▸ **WHAT TO WORK ON**:
Look through the lines below and extract each one that contains "della".

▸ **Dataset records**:

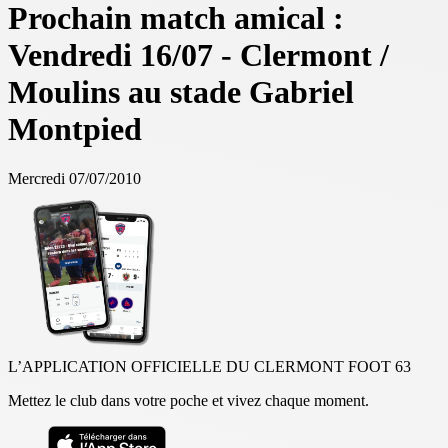
Prochain match amical :
Vendredi 16/07 - Clermont /
Moulins au stade Gabriel
Montpied
Mercredi 07/07/2010
L’APPLICATION OFFICIELLE DU CLERMONT FOOT 63
Mettez le club dans votre poche et vivez chaque moment.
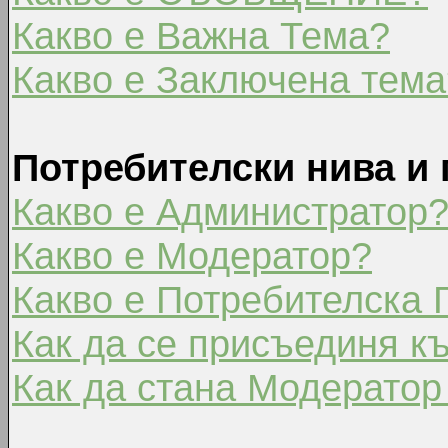
Какво е Важна Тема?
Какво е Заключена тема
Потребителски нива и 
Какво е Администратор
Какво е Модератор?
Какво е Потребителска 
Как да се присъединя к
Как да стана Модератор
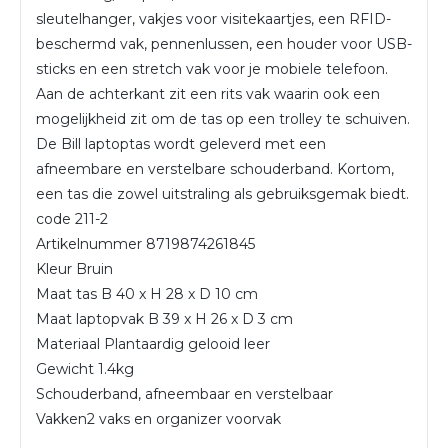
sleutelhanger, vakjes voor visitekaartjes, een RFID-
beschermd vak, pennenlussen, een houder voor USB-
sticks en een stretch vak voor je mobiele telefoon.
Aan de achterkant zit een rits vak waarin ook een
mogelijkheid zit om de tas op een trolley te schuiven.
De Bill laptoptas wordt geleverd met een
afneembare en verstelbare schouderband. Kortom,
een tas die zowel uitstraling als gebruiksgemak biedt.
code
211-2
Artikelnummer
8719874261845
Kleur
Bruin
Maat tas
B 40 x H 28 x D 10 cm
Maat laptopvak
B 39 x H 26 x D 3 cm
Materiaal
Plantaardig gelooid leer
Gewicht
1.4kg
Schouderband, afneembaar en verstelbaar
Vakken
2 vaks en organizer voorvak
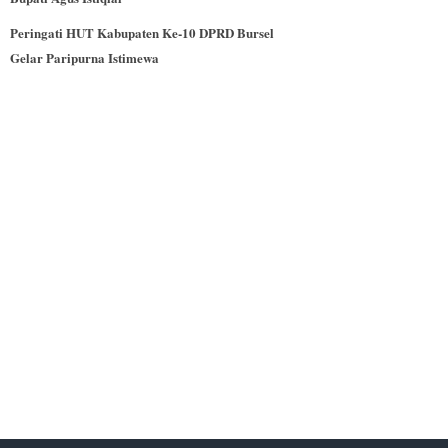
Peringati HUT Kabupaten Ke-10 DPRD Bursel
Gelar Paripurna Istimewa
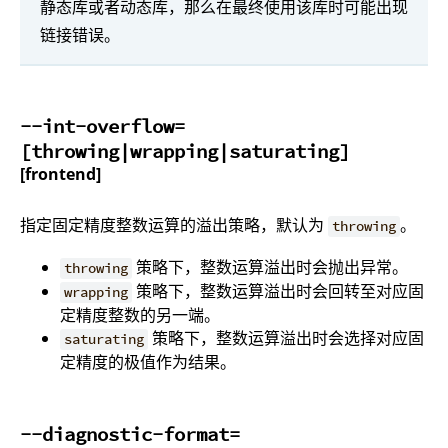
静态库或者动态库，那么在最终使用该库时可能出现
链接错误。
--int-overflow=
[throwing|wrapping|saturating]
[frontend]
指定固定精度整数运算的溢出策略，默认为
。
throwing
策略下，整数运算溢出时会抛出异常。
throwing
策略下，整数运算溢出时会回转至对应固
wrapping
定精度整数的另一端。
策略下，整数运算溢出时会选择对应固
saturating
定精度的极值作为结果。
--diagnostic-format=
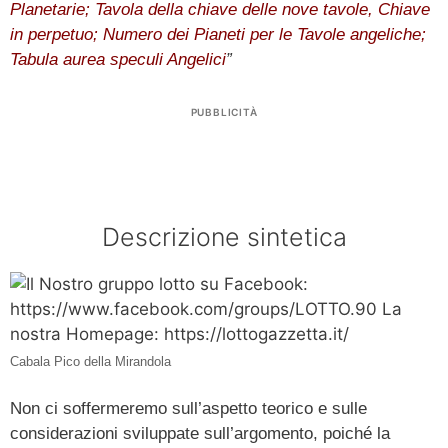
Planetarie; Tavola della chiave delle nove tavole, Chiave
in perpetuo; Numero dei Pianeti per le Tavole angeliche;
Tabula aurea speculi Angelici
”
PUBBLICITÀ
Descrizione sintetica
Cabala Pico della Mirandola
Non ci soffermeremo sull’aspetto teorico e sulle
considerazioni sviluppate sull’argomento, poiché la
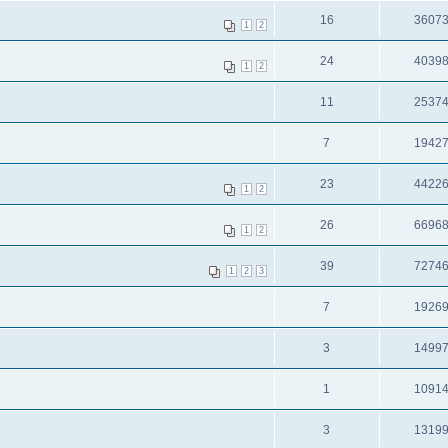
16
3607
1
2
24
4039
1
2
11
2537
7
1942
23
4422
1
2
26
6696
1
2
39
7274
1
2
3
7
1926
3
1499
1
1091
3
1319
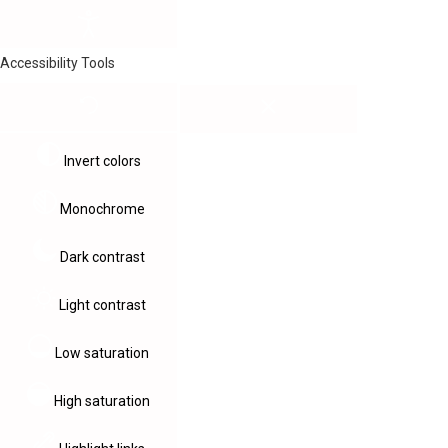
Accessibility Tools
Invert colors
Monochrome
Dark contrast
Light contrast
Low saturation
High saturation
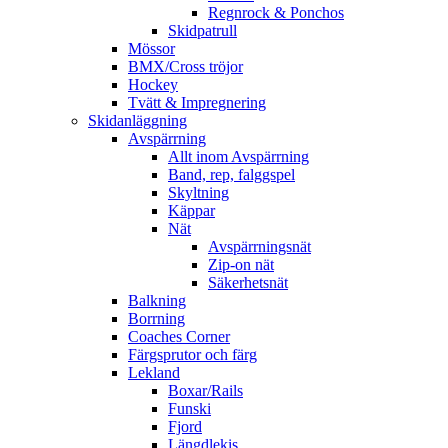
Regnrock & Ponchos
Skidpatrull
Mössor
BMX/Cross tröjor
Hockey
Tvätt & Impregnering
Skidanläggning
Avspärrning
Allt inom Avspärrning
Band, rep, falggspel
Skyltning
Käppar
Nät
Avspärrningsnät
Zip-on nät
Säkerhetsnät
Balkning
Borrning
Coaches Corner
Färgsprutor och färg
Lekland
Boxar/Rails
Funski
Fjord
Längdlekis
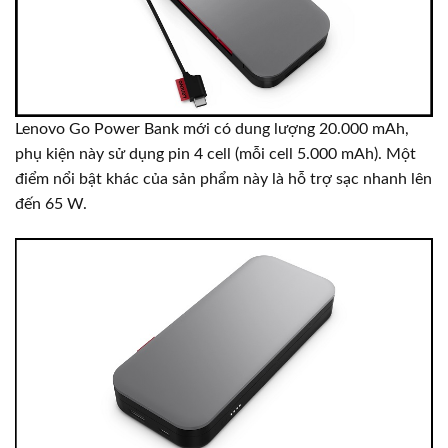
Lenovo Go Power Bank mới có dung lượng 20.000 mAh,
phụ kiện này sử dụng pin 4 cell (mỗi cell 5.000 mAh). Một
điểm nổi bật khác của sản phẩm này là hỗ trợ sạc nhanh lên
đến 65 W.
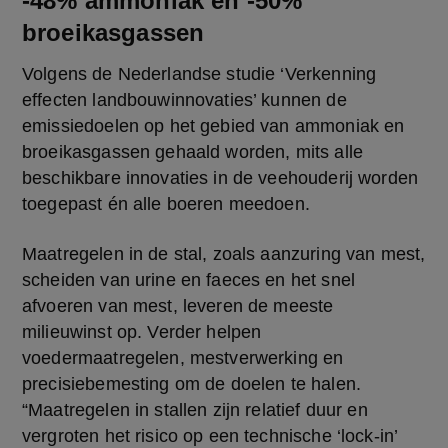
-48% ammoniak en -50%
broeikasgassen
Volgens de Nederlandse studie ‘Verkenning 
effecten landbouwinnovaties’ kunnen de 
emissiedoelen op het gebied van ammoniak en 
broeikasgassen gehaald worden, mits alle 
beschikbare innovaties in de veehouderij worden 
toegepast én alle boeren meedoen.
Maatregelen in de stal, zoals aanzuring van mest, 
scheiden van urine en faeces en het snel 
afvoeren van mest, leveren de meeste 
milieuwinst op. Verder helpen 
voedermaatregelen, mestverwerking en 
precisiebemesting om de doelen te halen. 
“Maatregelen in stallen zijn relatief duur en 
vergroten het risico op een technische ‘lock-in’ 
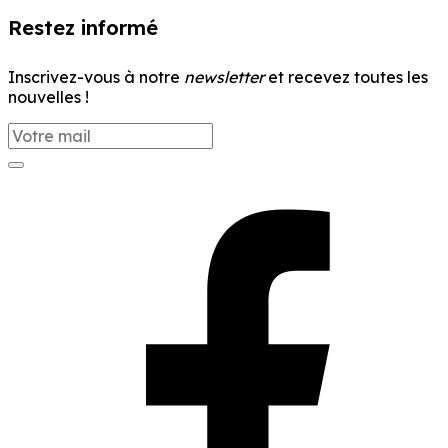
Restez informé
Inscrivez-vous à notre
newsletter
et recevez toutes les
nouvelles !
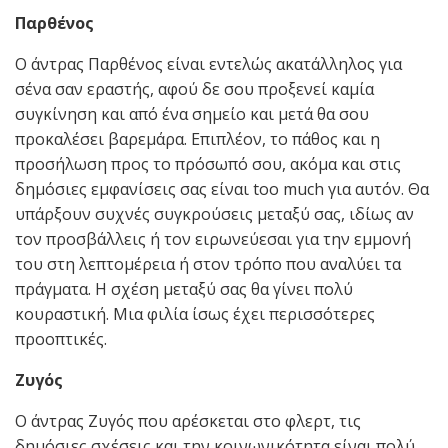
Παρθένος
Ο άντρας Παρθένος είναι εντελώς ακατάλληλος για
σένα σαν εραστής, αφού δε σου προξενεί καμία
συγκίνηση και από ένα σημείο και μετά θα σου
προκαλέσει βαρεμάρα. Επιπλέον, το πάθος και η
προσήλωση προς το πρόσωπό σου, ακόμα και στις
δημόσιες εμφανίσεις σας είναι too much για αυτόν. Θα
υπάρξουν συχνές συγκρούσεις μεταξύ σας, ιδίως αν
τον προσβάλλεις ή τον ειρωνεύεσαι για την εμμονή
του στη λεπτομέρεια ή στον τρόπο που αναλύει τα
πράγματα. Η σχέση μεταξύ σας θα γίνει πολύ
κουραστική. Μια φιλία ίσως έχει περισσότερες
προοπτικές.
Ζυγός
Ο άντρας Ζυγός που αρέσκεται στο φλερτ, τις
δημόσιες σχέσεις και την κοινωνικότητα είναι πολύ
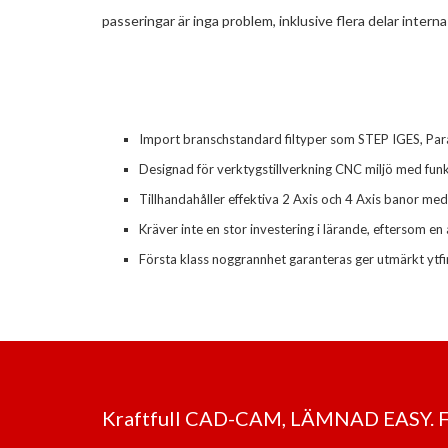
passeringar är inga problem, inklusive flera delar inter
Import branschstandard filtyper som STEP IGES, Para
Designad för verktygstillverkning CNC miljö med funkt
Tillhandahåller effektiva 2 Axis och 4 Axis banor med
Kräver inte en stor investering i lärande, eftersom en
Första klass noggrannhet garanteras ger utmärkt ytfi
Kraftfull CAD-CAM, LÄMNAD EASY.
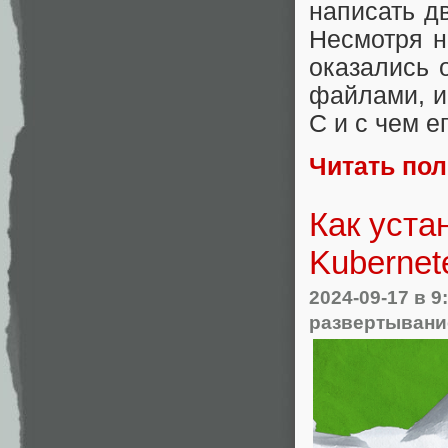
написать д
Несмотря н
оказались 
файлами, и
C и с чем е
Читать по
Как уста
Kubernet
2024-09-17
в 9
развертывани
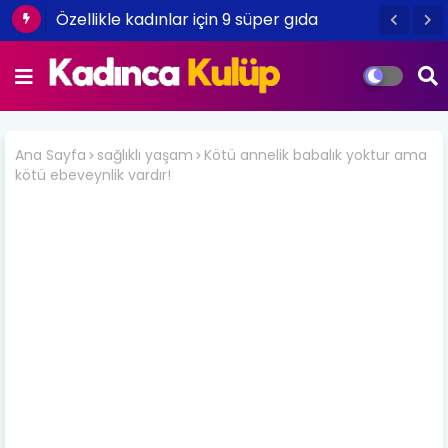
Özellikle kadınlar için 9 süper gıda
Ana Sayfa
sağlıklı yaşam
Kötü annelik babalık yoktur ama
kötü ebeveynlik vardır!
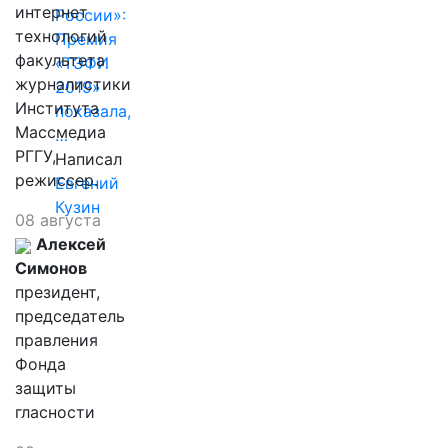
интернет
России»:
технологий
Премия
факультета
«ТЭФИ
журналистики
2019»
Института
показала,
Массмедиа
…
РГГУ,
Написал
режиссер.
Евгений
Кузин
08 августа
Алексей
Симонов
президент,
председатель
правления
Фонда
защиты
гласности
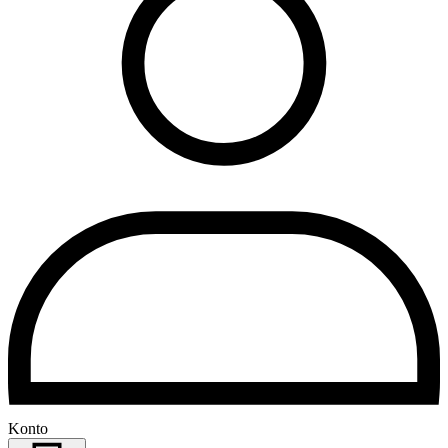
Konto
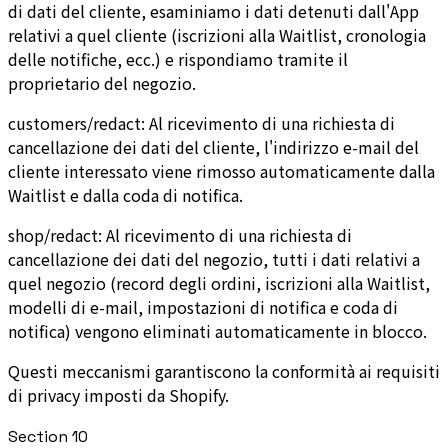
di dati del cliente, esaminiamo i dati detenuti dall'App
relativi a quel cliente (iscrizioni alla Waitlist, cronologia
delle notifiche, ecc.) e rispondiamo tramite il
proprietario del negozio.
customers/redact: Al ricevimento di una richiesta di
cancellazione dei dati del cliente, l'indirizzo e-mail del
cliente interessato viene rimosso automaticamente dalla
Waitlist e dalla coda di notifica.
shop/redact: Al ricevimento di una richiesta di
cancellazione dei dati del negozio, tutti i dati relativi a
quel negozio (record degli ordini, iscrizioni alla Waitlist,
modelli di e-mail, impostazioni di notifica e coda di
notifica) vengono eliminati automaticamente in blocco.
Questi meccanismi garantiscono la conformità ai requisiti
di privacy imposti da Shopify.
Section
10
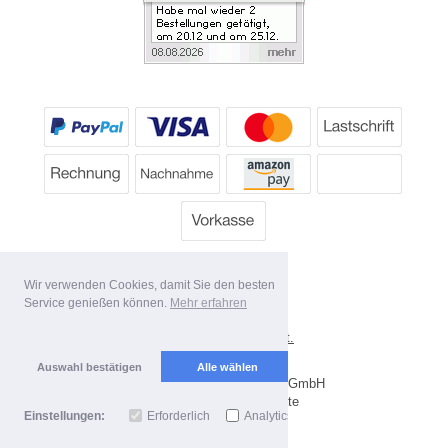
Wir verwenden Cookies, damit Sie den besten
Service genießen können.
Mehr erfahren
*
Alle Preise inkl. MwSt.
Lieferbedingungen
Auswahl bestätigen
Alle wählen
Copyright 2026 by Dartpoint GmbH
Mobile Shop by Shopgate
Einstellungen:
Erforderlich
Analytics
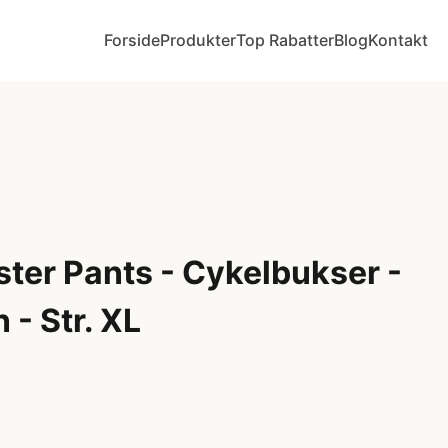
Forside
Produkter
Top Rabatter
Blog
Kontakt
ster Pants - Cykelbukser -
- Str. XL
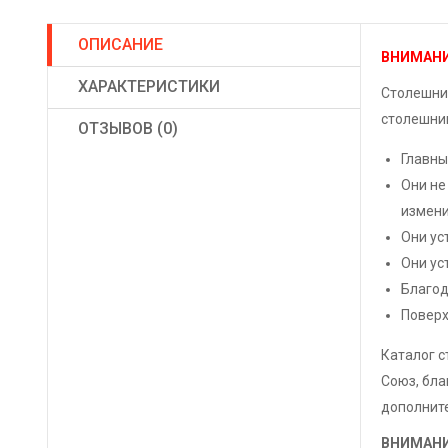
ОПИСАНИЕ
ВНИМАНИЕ
ХАРАКТЕРИСТИКИ
Столешниц
столешниц
ОТЗЫВОВ (0)
Главны
Они не
измени
Они ус
Они ус
Благод
Поверх
Каталог 
Союз, бла
дополните
ВНИМАНИ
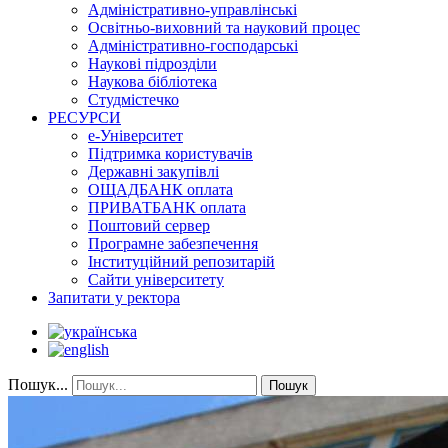
Адміністративно-управлінські
Освітньо-виховний та науковий процес
Адміністративно-господарські
Наукові підрозділи
Наукова бібліотека
Студмістечко
РЕСУРСИ
е-Університет
Підтримка користувачів
Державні закупівлі
ОЩАДБАНК оплата
ПРИВАТБАНК оплата
Поштовий сервер
Програмне забезпечення
Інституційний репозитарій
Сайти університету
Запитати у ректора
Пошук...
Пошук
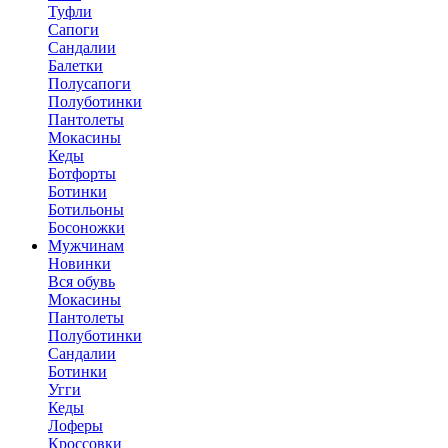
Туфли
Сапоги
Сандалии
Балетки
Полусапоги
Полуботинки
Пантолеты
Мокасины
Кеды
Ботфорты
Ботинки
Ботильоны
Босоножки
Мужчинам
Новинки
Вся обувь
Мокасины
Пантолеты
Полуботинки
Сандалии
Ботинки
Угги
Кеды
Лоферы
Кроссовки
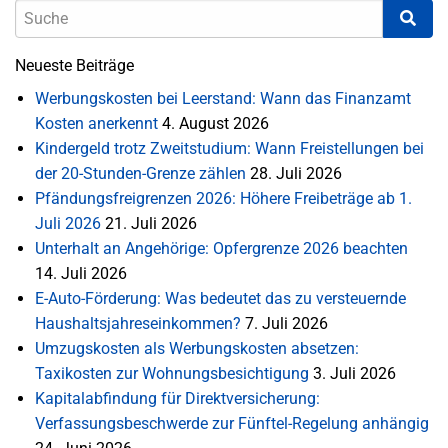
Neueste Beiträge
Werbungskosten bei Leerstand: Wann das Finanzamt
Kosten anerkennt
4. August 2026
Kindergeld trotz Zweitstudium: Wann Freistellungen bei
der 20-Stunden-Grenze zählen
28. Juli 2026
Pfändungsfreigrenzen 2026: Höhere Freibeträge ab 1.
Juli 2026
21. Juli 2026
Unterhalt an Angehörige: Opfergrenze 2026 beachten
14. Juli 2026
E-Auto-Förderung: Was bedeutet das zu versteuernde
Haushaltsjahreseinkommen?
7. Juli 2026
Umzugskosten als Werbungskosten absetzen:
Taxikosten zur Wohnungsbesichtigung
3. Juli 2026
Kapitalabfindung für Direktversicherung:
Verfassungsbeschwerde zur Fünftel-Regelung anhängig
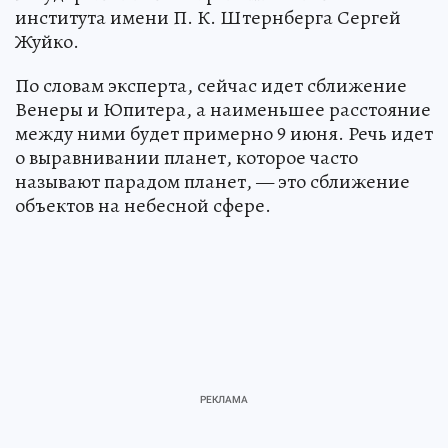
института имени П. К. Штернберга Сергей
Жуйко.
По словам эксперта, сейчас идет сближение
Венеры и Юпитера, а наименьшее расстояние
между ними будет примерно 9 июня. Речь идет
о выравнивании планет, которое часто
называют парадом планет, — это сближение
объектов на небесной сфере.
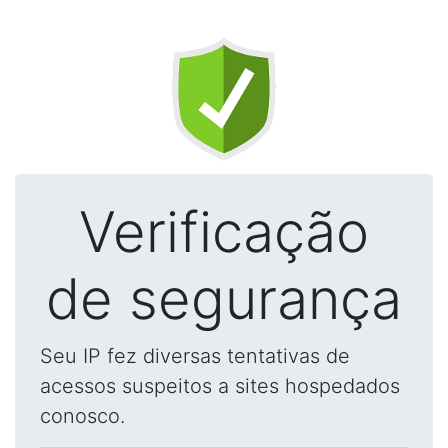
Verificação
de segurança
Seu IP fez diversas tentativas de
acessos suspeitos a sites hospedados
conosco.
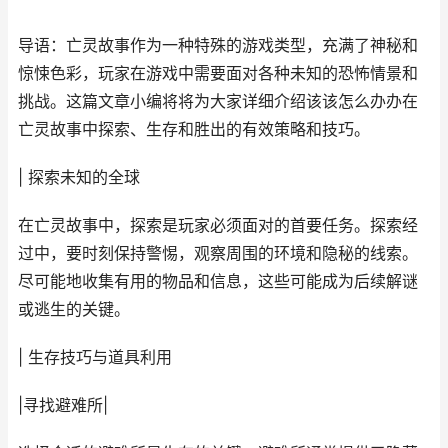
导语：亡灵故事作为一种特殊的游戏类型，充满了神秘和
惊悚色彩，玩家在游戏中需要面对各种未知的恐怖情景和
挑战。这篇文章小编将将为大家详细介绍该该怎么办办在
亡灵故事中探索、生存和胜出的有效策略和技巧。
| 探索未知的全球
在亡灵故事中，探索是玩家必须面对的首要任务。探索经
过中，要时刻保持警惕，观察周围的环境和隐秘的线索。
尽可能地收集有用的物品和信息，这些可能成为后续解谜
或逃生的关键。
| 生存技巧与道具利用
|寻找避难所|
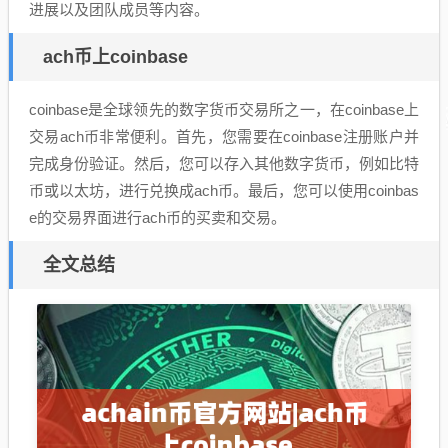
进展以及团队成员等内容。
ach币上coinbase
coinbase是全球领先的数字货币交易所之一，在coinbase上
交易ach币非常便利。首先，您需要在coinbase注册账户并
完成身份验证。然后，您可以存入其他数字货币，例如比特
币或以太坊，进行兑换成ach币。最后，您可以使用coinbas
e的交易界面进行ach币的买卖和交易。
全文总结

▸ **RESPONSE**:
Planetarie; Tavola della chiave delle nove tavole, Chiave
Cabala Pico della Mirandola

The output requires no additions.